RP: Don’t you think that’s rather naïve?

EO: Yes, I do but I don’t want to imagine that things will keep getting worse than what they already are. You’ve got a Supreme Court that is completely rightwing; you’ve got an attorney general who won’t stop the use of water-boarding; and you’ve got this catastrophe in Iraq. People can be taken off under extraordinary rendition, water-boarded and forced to confess to things that can be used by the government to get us involved in another war and another terrible calamity. All this has got to change.

RP: Discovery Channel originally purchased Taxi to the Dark Side and then dropped it. Could you explain?
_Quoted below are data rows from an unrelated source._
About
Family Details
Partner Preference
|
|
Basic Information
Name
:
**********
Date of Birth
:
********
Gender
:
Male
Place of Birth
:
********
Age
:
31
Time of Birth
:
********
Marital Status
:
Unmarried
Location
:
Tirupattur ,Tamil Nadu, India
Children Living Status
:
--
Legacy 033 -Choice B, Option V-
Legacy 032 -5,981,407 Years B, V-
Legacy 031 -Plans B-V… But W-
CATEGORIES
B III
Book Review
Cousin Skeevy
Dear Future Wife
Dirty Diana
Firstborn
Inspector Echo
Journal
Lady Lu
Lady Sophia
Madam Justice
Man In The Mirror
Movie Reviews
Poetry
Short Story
EO: This is another typical story of corporate America. Discovery bought the documentary last year, just after we won the Tribeca Film Festival award in April 2007. We thought they were a pretty unlikely candidate but it was to be screened on their new movie channel, which was supposed to show tough, hard-hitting first-run films.

We asked, “Are you sure that you’re going to show this?” They reassured us that they would, but then four or five months ago told us they were not going to screen it. They’re a huge corporation and there’d been changes in management and they didn’t want to do it. That was that. I think they didn’t want anything controversial on their books. This is blatant disrespect for filmmakers and apparently they’ve done this to others—they buy the work and then shelve it.

We decided not to say anything until the Oscars and when we were nominated we issued a press release and then HBO picked it up.

RP: I contacted SBS television in Australia and they’ve said they’re not going to screen it again.

EO: This is astonishing. You’d think that SBS could make an effort; after all it has won an Oscar and if they generated some press interest and screened it again, it would get good ratings.

RP: Are you working in the US because of lack of opportunities in Australia?

EO: Yes. I think Australians make good movies and I spent 15 years in Australia learning my craft and met lots of talented people but as far as documentaries go the projects are limited and not all that interesting. It’s a tough place to work. Television stations like SBS and ABC only have limited slots. The classic example being that they can’t even re-screen our movie after it wins an Oscar.

Hopefully I can come back to Australia and do some film festivals with Taxi and another movie. The television version is only half the length of the original documentary and with some publicity we might be able to get full houses with good Q&As and spark some controversy and discussion.